In your reply, print every line of the listing exactly and omit all images.

_ _ _

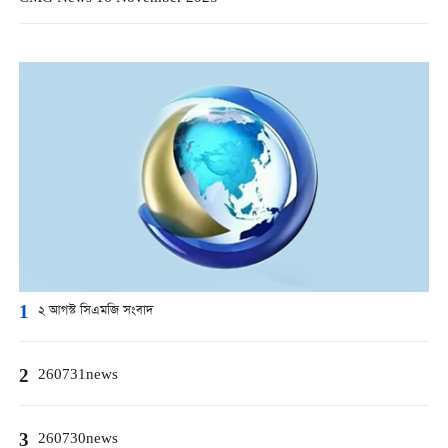
1
২ আগস্ট সিএমজি সংবাদ
2
260731news
3
260730news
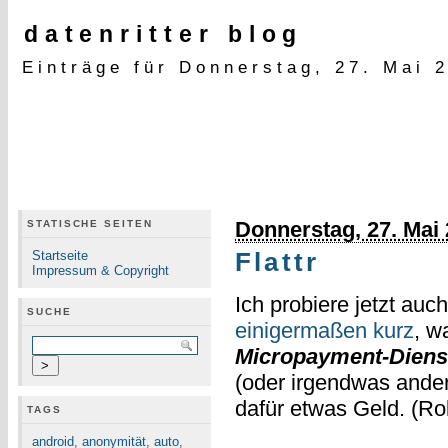
datenritter blog
Einträge für Donnerstag, 27. Mai 
Donnerstag, 27. Mai
STATISCHE SEITEN
Startseite
Flattr
Impressum & Copyright
Ich probiere jetzt auc
SUCHE
einigermaßen kurz
, w
Micropayment-Diens
(oder irgendwas ande
dafür etwas Geld. (Ro
TAGS
android
,
anonymität
,
auto
,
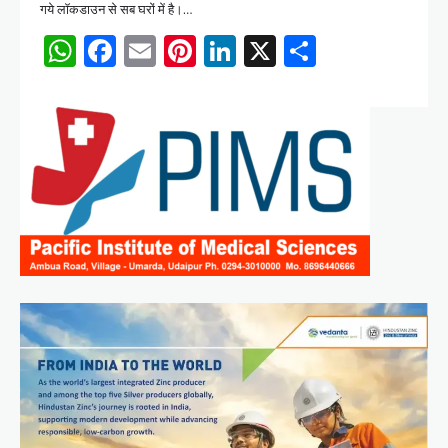
गये लॉकडाउन से सब घरों में है।…
WhatsApp
Facebook
Email
Pinterest
LinkedIn
X
Share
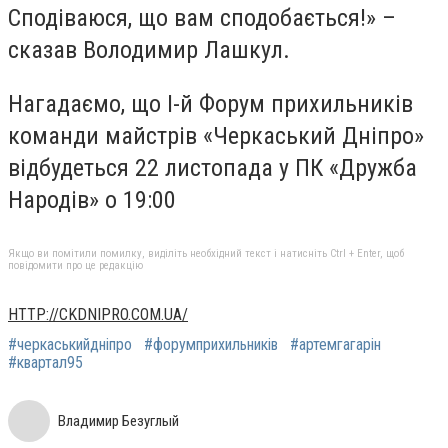
Сподіваюся, що вам сподобається!» –
сказав Володимир Лашкул.
Нагадаємо, що І-й Форум прихильників
команди майстрів «Черкаський Дніпро»
відбудеться 22 листопада у ПК «Дружба
Народів» о 19:00
Якщо ви помітили помилку, виділіть необхідний текст і натисніть Ctrl + Enter, щоб
повідомити про це редакцію
HTTP://CKDNIPRO.COM.UA/
#черкаськийдніпро
#форумприхильників
#артемгагарін
#квартал95
Владимир Безуглый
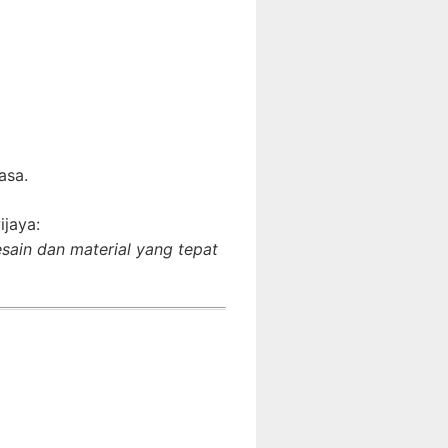
asa.
ijaya:
esain dan material yang tepat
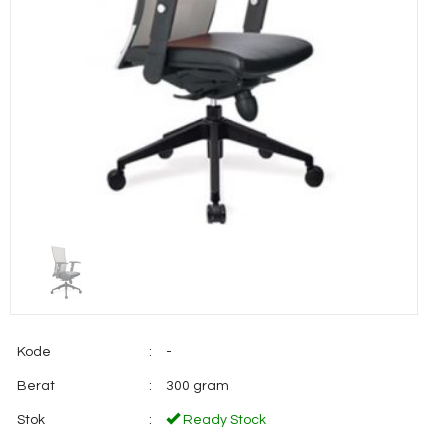
Kode
:
-
Berat
:
300 gram
Stok
:
Ready Stock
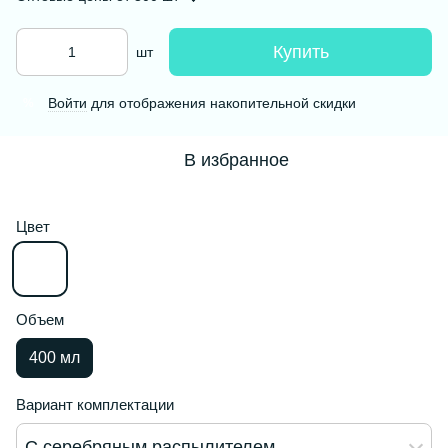
Купить
шт
Войти
для отображения накопительной скидки
%
В избранное
Цвет
Объем
400 мл
Вариант комплектации
С серебряным распылителем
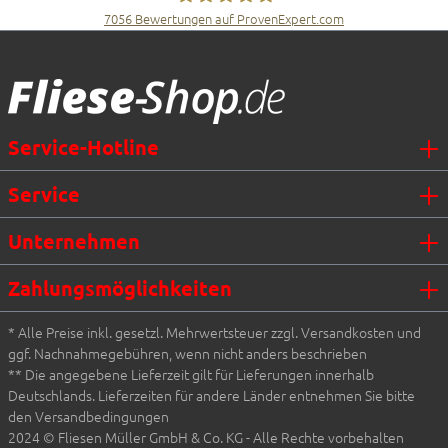
7056
Bewertungen auf ProvenExpert.com
Fliesen Müller GmbH & Co. KG
Service-Hotline
Service
Unternehmen
Zahlungsmöglichkeiten
* Alle Preise inkl. gesetzl. Mehrwertsteuer zzgl. Versandkosten und
ggf. Nachnahmegebühren, wenn nicht anders beschrieben
** Die angegebene Lieferzeit gilt für Lieferungen innerhalb
Deutschlands. Lieferzeiten für andere Länder entnehmen Sie bitte
den Versandbedingungen
2024 © Fliesen Müller GmbH & Co. KG - Alle Rechte vorbehalten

_ _ _

**Output for this exercise**:
1
২ আগস্ট সিএমজি সংবাদ
2
260731news
3
260730news
datenritter blog
Einträge für Donnerstag, 27. Mai 
Donnerstag, 27. Mai
STATISCHE SEITEN
Startseite
Flattr
Impressum & Copyright
Ich probiere jetzt auc
SUCHE
einigermaßen kurz
, w
Micropayment-Diens
(oder irgendwas ande
dafür etwas Geld. (Ro
TAGS
android
,
anonymität
,
auto
,
गये लॉकडाउन से सब घरों में है।…
WhatsApp
Facebook
Email
Pinterest
LinkedIn
X
Share
Сподіваюся, що вам сподобається!» –
сказав Володимир Лашкул.
Нагадаємо, що І-й Форум прихильників
команди майстрів «Черкаський Дніпро»
відбудеться 22 листопада у ПК «Дружба
Народів» о 19:00
Якщо ви помітили помилку, виділіть необхідний текст і натисніть Ctrl + Enter, щоб
повідомити про це редакцію
HTTP://CKDNIPRO.COM.UA/
#черкаськийдніпро
#форумприхильників
#артемгагарін
#квартал95
Владимир Безуглый
asa.
ijaya:
esain dan material yang tepat
Kode
:
-
Berat
:
300 gram
Stok
:
Ready Stock
Купить
шт
Войти
для отображения накопительной скидки
%
В избранное
Цвет
Объем
400 мл
Вариант комплектации
С серебряным распылителем
7056
Bewertungen auf ProvenExpert.com
Fliesen Müller GmbH & Co. KG
Service-Hotline
Service
Unternehmen
Zahlungsmöglichkeiten
* Alle Preise inkl. gesetzl. Mehrwertsteuer zzgl. Versandkosten und
ggf. Nachnahmegebühren, wenn nicht anders beschrieben
** Die angegebene Lieferzeit gilt für Lieferungen innerhalb
Deutschlands. Lieferzeiten für andere Länder entnehmen Sie bitte
den Versandbedingungen
2024 © Fliesen Müller GmbH & Co. KG - Alle Rechte vorbehalten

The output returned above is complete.